#### Task
Exactly the lines from the opening of the data through the line containing "Ministry of Education (109, 1885)" should be reproduced, please, with nothing added.

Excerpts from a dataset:
=-=-=-=-=

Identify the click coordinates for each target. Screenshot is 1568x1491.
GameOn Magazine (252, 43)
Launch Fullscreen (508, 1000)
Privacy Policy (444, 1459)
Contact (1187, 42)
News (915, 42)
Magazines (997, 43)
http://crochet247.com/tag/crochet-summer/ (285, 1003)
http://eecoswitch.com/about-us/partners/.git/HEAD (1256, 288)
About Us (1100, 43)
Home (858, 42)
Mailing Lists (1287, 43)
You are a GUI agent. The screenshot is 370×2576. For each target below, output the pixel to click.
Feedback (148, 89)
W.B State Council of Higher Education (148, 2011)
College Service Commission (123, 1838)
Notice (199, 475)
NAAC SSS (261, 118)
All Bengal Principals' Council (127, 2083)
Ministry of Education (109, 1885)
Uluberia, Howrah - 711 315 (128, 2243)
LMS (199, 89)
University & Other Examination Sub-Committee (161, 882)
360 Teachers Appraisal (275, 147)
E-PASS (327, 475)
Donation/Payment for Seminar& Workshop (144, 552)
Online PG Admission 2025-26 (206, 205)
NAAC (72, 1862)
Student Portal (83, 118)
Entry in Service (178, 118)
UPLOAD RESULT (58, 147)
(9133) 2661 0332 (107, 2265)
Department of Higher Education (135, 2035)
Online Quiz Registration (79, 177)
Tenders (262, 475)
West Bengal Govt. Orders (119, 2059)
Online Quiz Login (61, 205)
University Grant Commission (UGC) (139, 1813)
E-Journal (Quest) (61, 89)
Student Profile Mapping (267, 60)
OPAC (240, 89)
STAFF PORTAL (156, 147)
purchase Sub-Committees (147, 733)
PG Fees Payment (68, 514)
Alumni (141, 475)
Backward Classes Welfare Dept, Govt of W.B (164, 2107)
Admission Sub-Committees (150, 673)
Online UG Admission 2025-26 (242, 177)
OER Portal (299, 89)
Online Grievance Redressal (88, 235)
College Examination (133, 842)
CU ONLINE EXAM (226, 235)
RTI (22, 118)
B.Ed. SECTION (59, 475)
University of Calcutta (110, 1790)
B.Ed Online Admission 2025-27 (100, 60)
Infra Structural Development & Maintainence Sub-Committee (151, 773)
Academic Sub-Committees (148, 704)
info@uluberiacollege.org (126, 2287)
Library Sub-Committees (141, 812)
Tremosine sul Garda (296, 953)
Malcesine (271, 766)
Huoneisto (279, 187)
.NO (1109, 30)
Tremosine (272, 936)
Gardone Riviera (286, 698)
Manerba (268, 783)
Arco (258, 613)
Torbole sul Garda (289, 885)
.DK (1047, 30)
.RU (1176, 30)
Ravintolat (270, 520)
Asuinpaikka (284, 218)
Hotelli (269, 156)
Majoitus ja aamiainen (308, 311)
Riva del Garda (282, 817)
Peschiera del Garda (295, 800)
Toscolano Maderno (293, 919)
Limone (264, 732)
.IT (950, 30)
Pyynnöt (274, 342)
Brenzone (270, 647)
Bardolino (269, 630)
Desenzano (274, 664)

=-=-=-=-=

#### Answer space
Identify the click coordinates for each target. Screenshot is 1568x1491.
GameOn Magazine (252, 43)
Launch Fullscreen (508, 1000)
Privacy Policy (444, 1459)
Contact (1187, 42)
News (915, 42)
Magazines (997, 43)
http://crochet247.com/tag/crochet-summer/ (285, 1003)
http://eecoswitch.com/about-us/partners/.git/HEAD (1256, 288)
About Us (1100, 43)
Home (858, 42)
Mailing Lists (1287, 43)
You are a GUI agent. The screenshot is 370×2576. For each target below, output the pixel to click.
Feedback (148, 89)
W.B State Council of Higher Education (148, 2011)
College Service Commission (123, 1838)
Notice (199, 475)
NAAC SSS (261, 118)
All Bengal Principals' Council (127, 2083)
Ministry of Education (109, 1885)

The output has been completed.